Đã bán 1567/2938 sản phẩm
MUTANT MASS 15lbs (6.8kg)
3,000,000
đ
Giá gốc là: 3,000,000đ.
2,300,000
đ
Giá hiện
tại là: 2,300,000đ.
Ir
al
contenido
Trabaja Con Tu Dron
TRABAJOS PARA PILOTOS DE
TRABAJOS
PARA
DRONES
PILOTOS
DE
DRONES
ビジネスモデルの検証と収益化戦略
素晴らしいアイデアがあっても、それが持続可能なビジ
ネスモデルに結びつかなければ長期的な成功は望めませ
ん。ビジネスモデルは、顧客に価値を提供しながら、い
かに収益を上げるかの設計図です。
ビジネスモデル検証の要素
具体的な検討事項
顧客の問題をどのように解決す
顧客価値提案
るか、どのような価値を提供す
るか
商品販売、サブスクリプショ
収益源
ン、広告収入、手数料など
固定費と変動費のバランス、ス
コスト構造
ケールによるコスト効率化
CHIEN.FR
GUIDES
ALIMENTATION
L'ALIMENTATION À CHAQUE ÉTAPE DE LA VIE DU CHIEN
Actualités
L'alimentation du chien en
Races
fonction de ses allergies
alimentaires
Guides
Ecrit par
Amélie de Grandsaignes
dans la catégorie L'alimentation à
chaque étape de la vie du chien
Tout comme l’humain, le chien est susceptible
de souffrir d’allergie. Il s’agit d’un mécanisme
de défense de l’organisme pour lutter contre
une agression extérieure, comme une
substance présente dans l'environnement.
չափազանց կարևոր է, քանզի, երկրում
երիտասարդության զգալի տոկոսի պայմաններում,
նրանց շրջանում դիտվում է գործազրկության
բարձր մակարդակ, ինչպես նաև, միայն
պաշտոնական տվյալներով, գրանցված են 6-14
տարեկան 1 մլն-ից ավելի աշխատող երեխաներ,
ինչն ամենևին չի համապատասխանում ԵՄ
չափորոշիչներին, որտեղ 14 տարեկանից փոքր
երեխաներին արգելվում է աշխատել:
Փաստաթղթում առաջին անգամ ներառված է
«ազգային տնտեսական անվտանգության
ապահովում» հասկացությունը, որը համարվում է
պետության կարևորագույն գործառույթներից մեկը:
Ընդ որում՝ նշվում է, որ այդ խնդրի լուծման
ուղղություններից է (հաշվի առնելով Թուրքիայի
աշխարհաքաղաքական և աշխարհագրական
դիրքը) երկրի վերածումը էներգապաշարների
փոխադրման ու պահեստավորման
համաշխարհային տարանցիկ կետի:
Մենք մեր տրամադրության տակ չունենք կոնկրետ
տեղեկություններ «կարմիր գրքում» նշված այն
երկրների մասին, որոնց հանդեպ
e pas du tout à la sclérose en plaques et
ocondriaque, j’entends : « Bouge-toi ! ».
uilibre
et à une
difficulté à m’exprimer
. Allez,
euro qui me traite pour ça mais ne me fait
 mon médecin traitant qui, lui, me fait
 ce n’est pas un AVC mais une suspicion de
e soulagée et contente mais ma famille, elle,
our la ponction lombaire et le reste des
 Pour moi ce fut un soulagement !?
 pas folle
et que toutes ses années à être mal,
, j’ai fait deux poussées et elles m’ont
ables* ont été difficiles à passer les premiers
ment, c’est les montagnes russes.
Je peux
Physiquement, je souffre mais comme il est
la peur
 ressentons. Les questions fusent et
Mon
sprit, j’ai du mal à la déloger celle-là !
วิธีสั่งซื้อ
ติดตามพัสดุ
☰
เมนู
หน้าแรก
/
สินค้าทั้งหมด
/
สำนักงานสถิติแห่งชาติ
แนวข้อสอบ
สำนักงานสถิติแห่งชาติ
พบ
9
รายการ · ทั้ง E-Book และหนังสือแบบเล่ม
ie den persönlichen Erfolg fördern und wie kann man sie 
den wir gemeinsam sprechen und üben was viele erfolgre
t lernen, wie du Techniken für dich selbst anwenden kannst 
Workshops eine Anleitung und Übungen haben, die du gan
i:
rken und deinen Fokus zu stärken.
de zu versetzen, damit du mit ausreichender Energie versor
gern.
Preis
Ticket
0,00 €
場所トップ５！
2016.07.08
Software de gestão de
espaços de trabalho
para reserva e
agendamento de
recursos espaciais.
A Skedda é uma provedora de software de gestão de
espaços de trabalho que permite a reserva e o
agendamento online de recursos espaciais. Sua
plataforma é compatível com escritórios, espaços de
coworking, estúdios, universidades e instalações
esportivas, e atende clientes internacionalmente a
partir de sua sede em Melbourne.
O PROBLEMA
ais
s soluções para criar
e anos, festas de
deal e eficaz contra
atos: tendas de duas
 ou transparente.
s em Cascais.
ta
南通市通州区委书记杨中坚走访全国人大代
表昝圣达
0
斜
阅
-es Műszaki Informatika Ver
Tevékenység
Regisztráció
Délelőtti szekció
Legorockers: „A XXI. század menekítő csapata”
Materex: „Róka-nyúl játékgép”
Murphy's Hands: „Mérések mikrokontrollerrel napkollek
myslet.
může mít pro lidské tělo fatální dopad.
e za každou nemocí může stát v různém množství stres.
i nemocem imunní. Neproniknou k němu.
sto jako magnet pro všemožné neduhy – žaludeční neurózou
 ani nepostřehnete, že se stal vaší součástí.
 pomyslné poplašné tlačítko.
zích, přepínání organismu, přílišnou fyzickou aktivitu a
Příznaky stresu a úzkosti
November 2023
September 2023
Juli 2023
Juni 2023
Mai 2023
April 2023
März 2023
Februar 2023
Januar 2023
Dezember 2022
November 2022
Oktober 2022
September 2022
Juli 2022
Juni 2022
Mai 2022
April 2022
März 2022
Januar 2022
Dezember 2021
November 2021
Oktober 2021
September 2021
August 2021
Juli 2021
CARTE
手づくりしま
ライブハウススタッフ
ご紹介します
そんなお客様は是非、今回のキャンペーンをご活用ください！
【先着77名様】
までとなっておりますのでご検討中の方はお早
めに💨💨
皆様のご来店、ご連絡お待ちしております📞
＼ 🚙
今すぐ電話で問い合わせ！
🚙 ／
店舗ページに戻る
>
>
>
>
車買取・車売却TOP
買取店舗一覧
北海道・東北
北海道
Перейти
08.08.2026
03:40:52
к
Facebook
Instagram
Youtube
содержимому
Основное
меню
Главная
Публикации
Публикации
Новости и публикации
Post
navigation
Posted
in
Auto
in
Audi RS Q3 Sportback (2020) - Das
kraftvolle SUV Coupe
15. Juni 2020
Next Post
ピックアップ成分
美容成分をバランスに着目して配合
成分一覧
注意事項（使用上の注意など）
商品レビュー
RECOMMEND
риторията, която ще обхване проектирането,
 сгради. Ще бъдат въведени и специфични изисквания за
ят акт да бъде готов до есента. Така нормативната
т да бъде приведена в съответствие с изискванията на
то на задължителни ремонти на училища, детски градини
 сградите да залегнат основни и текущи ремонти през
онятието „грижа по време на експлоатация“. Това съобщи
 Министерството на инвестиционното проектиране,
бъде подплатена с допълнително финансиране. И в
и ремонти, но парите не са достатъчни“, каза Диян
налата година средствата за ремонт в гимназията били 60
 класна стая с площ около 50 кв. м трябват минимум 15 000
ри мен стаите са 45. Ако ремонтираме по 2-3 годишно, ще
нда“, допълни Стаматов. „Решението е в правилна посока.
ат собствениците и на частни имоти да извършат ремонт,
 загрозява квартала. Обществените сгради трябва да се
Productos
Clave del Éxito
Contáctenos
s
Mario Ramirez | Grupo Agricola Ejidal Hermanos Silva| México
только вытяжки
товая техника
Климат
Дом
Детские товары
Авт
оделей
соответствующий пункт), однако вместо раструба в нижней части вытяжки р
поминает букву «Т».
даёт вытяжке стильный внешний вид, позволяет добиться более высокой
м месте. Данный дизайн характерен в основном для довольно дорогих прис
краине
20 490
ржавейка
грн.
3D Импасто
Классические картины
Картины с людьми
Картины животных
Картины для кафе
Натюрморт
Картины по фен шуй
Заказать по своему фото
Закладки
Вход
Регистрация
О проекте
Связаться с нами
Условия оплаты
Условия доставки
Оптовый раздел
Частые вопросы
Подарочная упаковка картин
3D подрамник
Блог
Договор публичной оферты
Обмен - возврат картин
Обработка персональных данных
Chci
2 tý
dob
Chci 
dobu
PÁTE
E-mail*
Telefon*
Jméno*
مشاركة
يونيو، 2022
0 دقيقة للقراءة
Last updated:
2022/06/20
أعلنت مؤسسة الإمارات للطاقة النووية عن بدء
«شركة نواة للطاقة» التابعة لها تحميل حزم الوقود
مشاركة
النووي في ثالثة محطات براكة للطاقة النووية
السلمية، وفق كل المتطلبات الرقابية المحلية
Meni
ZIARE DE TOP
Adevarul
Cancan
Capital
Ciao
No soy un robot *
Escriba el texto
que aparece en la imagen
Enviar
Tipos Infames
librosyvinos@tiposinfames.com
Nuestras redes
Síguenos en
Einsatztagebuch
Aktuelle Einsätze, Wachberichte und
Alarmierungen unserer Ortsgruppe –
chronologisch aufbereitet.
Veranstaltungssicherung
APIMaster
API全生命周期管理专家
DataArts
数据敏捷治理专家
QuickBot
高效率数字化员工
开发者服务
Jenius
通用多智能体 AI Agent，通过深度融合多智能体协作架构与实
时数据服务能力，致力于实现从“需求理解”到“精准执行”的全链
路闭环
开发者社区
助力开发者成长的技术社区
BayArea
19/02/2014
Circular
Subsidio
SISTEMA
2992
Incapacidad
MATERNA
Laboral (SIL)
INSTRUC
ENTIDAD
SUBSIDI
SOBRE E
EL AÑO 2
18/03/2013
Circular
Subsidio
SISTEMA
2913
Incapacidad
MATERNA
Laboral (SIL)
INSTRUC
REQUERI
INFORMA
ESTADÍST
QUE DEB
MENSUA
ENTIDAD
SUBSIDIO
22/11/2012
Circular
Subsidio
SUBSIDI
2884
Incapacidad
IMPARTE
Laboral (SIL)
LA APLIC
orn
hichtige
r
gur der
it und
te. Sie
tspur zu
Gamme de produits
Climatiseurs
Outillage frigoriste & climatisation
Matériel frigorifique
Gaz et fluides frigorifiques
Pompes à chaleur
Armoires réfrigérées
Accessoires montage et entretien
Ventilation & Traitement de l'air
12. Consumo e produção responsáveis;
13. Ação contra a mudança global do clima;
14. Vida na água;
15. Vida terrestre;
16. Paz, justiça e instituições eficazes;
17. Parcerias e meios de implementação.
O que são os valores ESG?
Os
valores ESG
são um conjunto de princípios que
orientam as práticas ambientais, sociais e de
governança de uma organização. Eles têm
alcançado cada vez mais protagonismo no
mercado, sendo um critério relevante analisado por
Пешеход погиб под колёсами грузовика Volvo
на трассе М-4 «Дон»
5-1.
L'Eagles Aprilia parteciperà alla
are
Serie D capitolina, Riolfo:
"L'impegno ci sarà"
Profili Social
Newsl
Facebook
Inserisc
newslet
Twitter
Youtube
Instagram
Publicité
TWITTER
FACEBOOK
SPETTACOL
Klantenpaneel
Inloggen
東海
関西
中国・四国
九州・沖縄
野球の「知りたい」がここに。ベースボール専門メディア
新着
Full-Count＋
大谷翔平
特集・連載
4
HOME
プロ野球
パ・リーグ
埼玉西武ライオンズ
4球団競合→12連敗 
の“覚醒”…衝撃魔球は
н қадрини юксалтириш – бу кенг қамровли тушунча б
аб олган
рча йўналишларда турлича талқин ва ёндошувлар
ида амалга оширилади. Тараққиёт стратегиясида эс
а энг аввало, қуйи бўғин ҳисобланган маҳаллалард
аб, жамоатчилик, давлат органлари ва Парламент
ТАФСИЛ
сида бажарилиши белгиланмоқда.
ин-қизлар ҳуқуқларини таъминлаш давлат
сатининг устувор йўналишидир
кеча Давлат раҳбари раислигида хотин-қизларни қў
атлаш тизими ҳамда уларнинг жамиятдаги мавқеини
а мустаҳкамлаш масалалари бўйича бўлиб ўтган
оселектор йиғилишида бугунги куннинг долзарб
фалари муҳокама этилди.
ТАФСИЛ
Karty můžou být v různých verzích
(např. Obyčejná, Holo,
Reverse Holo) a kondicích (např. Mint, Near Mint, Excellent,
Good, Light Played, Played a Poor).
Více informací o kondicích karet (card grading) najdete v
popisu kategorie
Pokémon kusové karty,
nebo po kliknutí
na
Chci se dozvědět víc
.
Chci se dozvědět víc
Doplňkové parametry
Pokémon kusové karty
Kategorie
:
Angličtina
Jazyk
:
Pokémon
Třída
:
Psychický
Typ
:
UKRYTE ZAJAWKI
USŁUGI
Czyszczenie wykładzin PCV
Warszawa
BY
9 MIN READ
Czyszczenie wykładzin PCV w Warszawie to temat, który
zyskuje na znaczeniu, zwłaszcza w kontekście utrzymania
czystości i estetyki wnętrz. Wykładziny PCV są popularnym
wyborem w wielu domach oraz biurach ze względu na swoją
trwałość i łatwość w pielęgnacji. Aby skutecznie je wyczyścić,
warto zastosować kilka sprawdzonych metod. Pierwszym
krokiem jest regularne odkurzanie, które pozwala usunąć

——————

Task brief: What is needed is a verbatim copy of every line in the records above from the one containing "только вытяжки" down to the one containing "أعلنت مؤسسة الإمارات للطاقة النووية عن بدء", both included, and nothing more.

Expected answer:
только вытяжки
товая техника
Климат
Дом
Детские товары
Авт
оделей
соответствующий пункт), однако вместо раструба в нижней части вытяжки р
поминает букву «Т».
даёт вытяжке стильный внешний вид, позволяет добиться более высокой
м месте. Данный дизайн характерен в основном для довольно дорогих прис
краине
20 490
ржавейка
грн.
3D Импасто
Классические картины
Картины с людьми
Картины животных
Картины для кафе
Натюрморт
Картины по фен шуй
Заказать по своему фото
Закладки
Вход
Регистрация
О проекте
Связаться с нами
Условия оплаты
Условия доставки
Оптовый раздел
Частые вопросы
Подарочная упаковка картин
3D подрамник
Блог
Договор публичной оферты
Обмен - возврат картин
Обработка персональных данных
Chci
2 tý
dob
Chci 
dobu
PÁTE
E-mail*
Telefon*
Jméno*
مشاركة
يونيو، 2022
0 دقيقة للقراءة
Last updated:
2022/06/20
أعلنت مؤسسة الإمارات للطاقة النووية عن بدء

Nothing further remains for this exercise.